Aller guten Dinge sind drei: Die Vöhrumerin Mareen Wendlandt hat bei den Westeuropäischen Meisterschaften der Kraftdreikämpfer im niederländischen Cuijk drei dritte Plätze erkämpft.

Die 20-Jährige stellte dabei sogar einen deutschen Rekord in der Klasse bis 57 Kilo Körpergewicht auf.
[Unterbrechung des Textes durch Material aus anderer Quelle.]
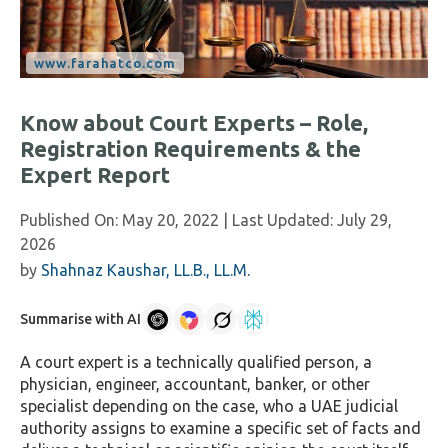
Know about Court Experts – Role,
Registration Requirements & the
Expert Report
Published On:
May 20, 2022
| Last Updated:
July 29,
2026
by
Shahnaz Kaushar, LL.B., LL.M.
Summarise with AI
A court expert is a technically qualified person, a
physician, engineer, accountant, banker, or other
specialist depending on the case, who a UAE judicial
authority assigns to examine a specific set of facts and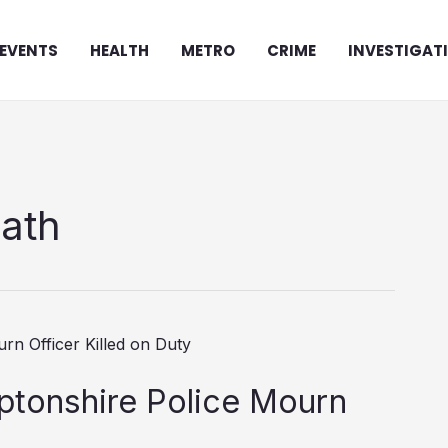
EVENTS
HEALTH
METRO
CRIME
INVESTIGAT
eath
ptonshire Police Mourn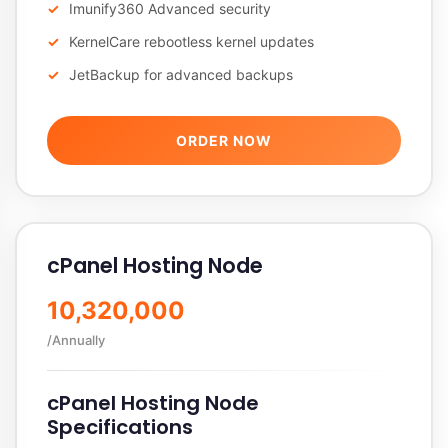
Imunify360 Advanced security
KernelCare rebootless kernel updates
JetBackup for advanced backups
ORDER NOW
cPanel Hosting Node
10,320,000
/Annually
cPanel Hosting Node
Specifications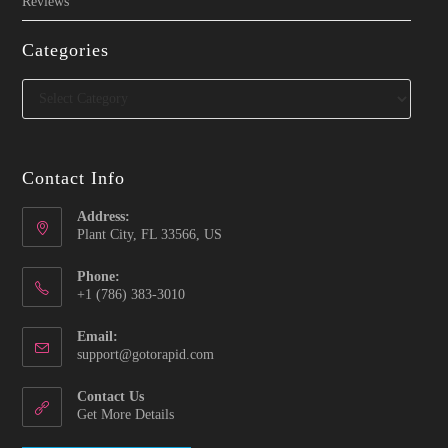
Reviews
Categories
Categories
Contact Info
Address:
Plant City, FL 33566, US
Phone:
‪+1 (786) 383-3010‬
Email:
Opens
support@gotorapid.com
in
your
Contact Us
application
Get More Details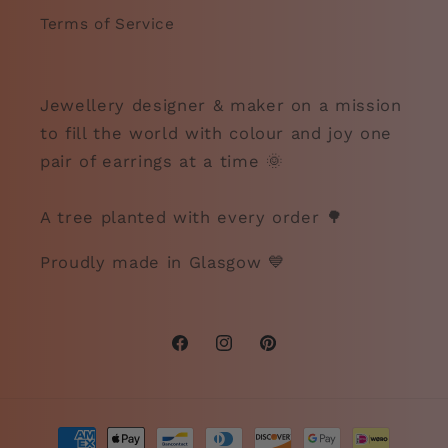
Terms of Service
Jewellery designer & maker on a mission
to fill the world with colour and joy one
pair of earrings at a time 🌞
A tree planted with every order 🌳
Proudly made in Glasgow 💙
Facebook
Instagram
Pinterest
Payment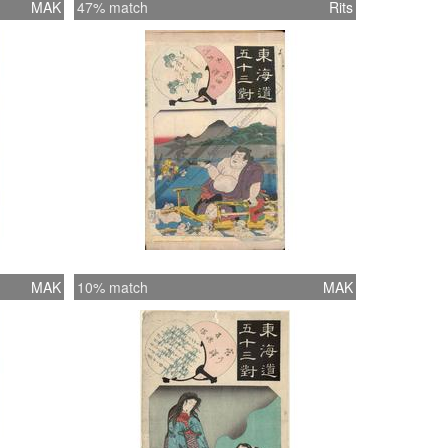
MAK
47% match
Rits
MAK
10% match
MAK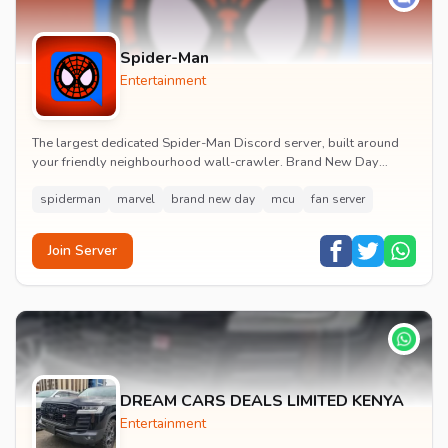
Spider-Man
Entertainment
The largest dedicated Spider-Man Discord server, built around
your friendly neighbourhood wall-crawler. Brand New Day
watch parties, spoiler channels, comics ta...
spiderman
marvel
brand new day
mcu
fan server
Join Server
DREAM CARS DEALS LIMITED KENYA
Entertainment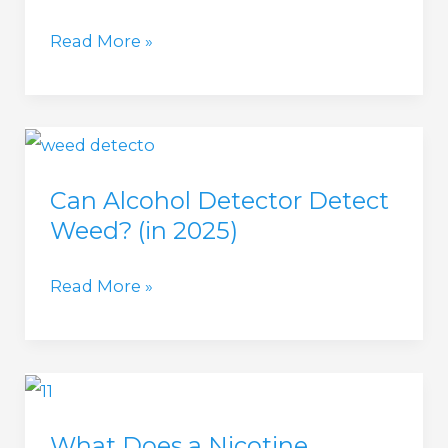
Marijuana
Read More »
Smoke
Detector
(in
2025)
Can Alcohol Detector Detect
Weed? (in 2025)
Can
Read More »
Alcohol
Detector
Detect
Weed?
What Does a Nicotine
(in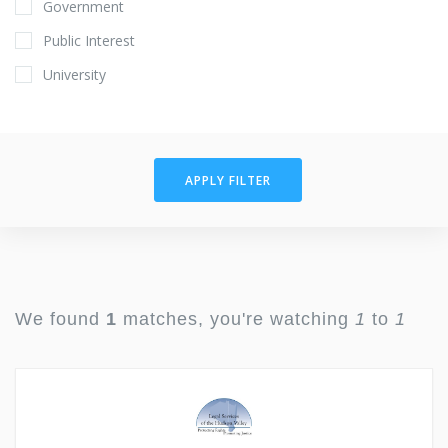
Government
Public Interest
University
APPLY FILTER
We found
1
matches, you're watching
1
to
1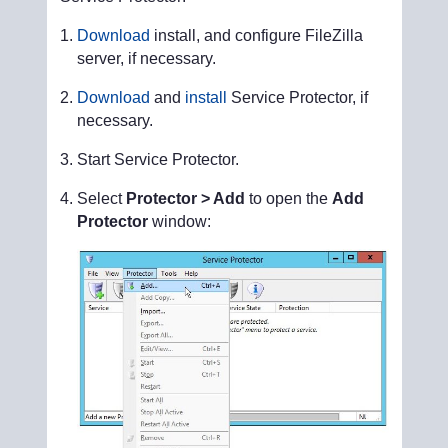
Download
install, and configure FileZilla
server, if necessary.
Download
and
install
Service Protector, if
necessary.
Start Service Protector.
Select
Protector > Add
to open the
Add
Protector
window: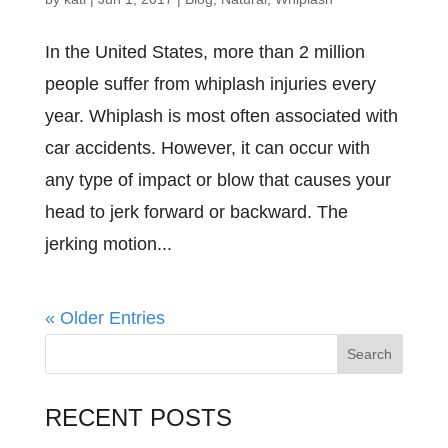
In the United States, more than 2 million
people suffer from whiplash injuries every
year. Whiplash is most often associated with
car accidents. However, it can occur with
any type of impact or blow that causes your
head to jerk forward or backward. The
jerking motion...
« Older Entries
RECENT POSTS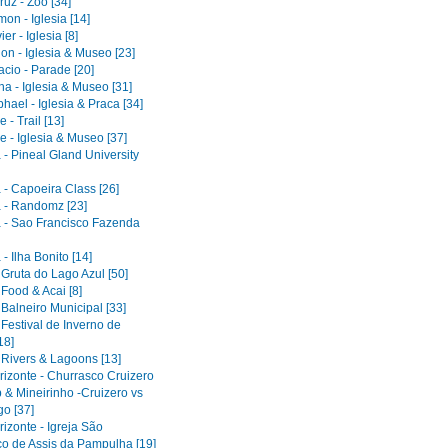
uz - Zoo [34]
on - Iglesia [14]
er - Iglesia [8]
on - Iglesia & Museo [23]
acio - Parade [20]
a - Iglesia & Museo [31]
ael - Iglesia & Praca [34]
 - Trail [13]
e - Iglesia & Museo [37]
 - Pineal Gland University
 - Capoeira Class [26]
 - Randomz [23]
 - Sao Francisco Fazenda
- Ilha Bonito [14]
 Gruta do Lago Azul [50]
 Food & Acai [8]
 Balneiro Municipal [33]
 Festival de Inverno de
18]
 Rivers & Lagoons [13]
rizonte - Churrasco Cruizero
 & Mineirinho -Cruizero vs
o [37]
izonte - Igreja São
co de Assis da Pampulha [19]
In der Kniebeuge schaffte sie 145 Kilo und sicherte sich damit Bronze in dieser Disziplin. Eine persönliche Bestleistung drückte sie auf der Bank: die 77,5 Kilo reichten ebenfalls zu Bronze. Im Kreuzheben zog die Vöhrumerin 132,5 Kilo. Mit 335 Kilo im Total belegte die Partnerin vom Vöhrumer Jugend-Bundestrainer Francesco Virzi Platz vier.

Damit war ihr Trainer zufrieden: Schließlich stemmte sein Schützling nicht statt wie üblich in der 52 Kilo- sondern in der 57-Kilo-Klasse und zudem bei den älteren Aktiven. „Mareen kann noch drei Jahre als Juniorin starten“, verdeutlichte Virzi, der sich freute, dass Mareen Wendlandt nur einen Monat nach der WM, ihre Leistung aus Kanada beinahe wiederholte. Belohnt wurde das auch noch ein drittes Mal: Mit der deutschen Nationalmannschaft gab es noch Bronze in der Teamwertung.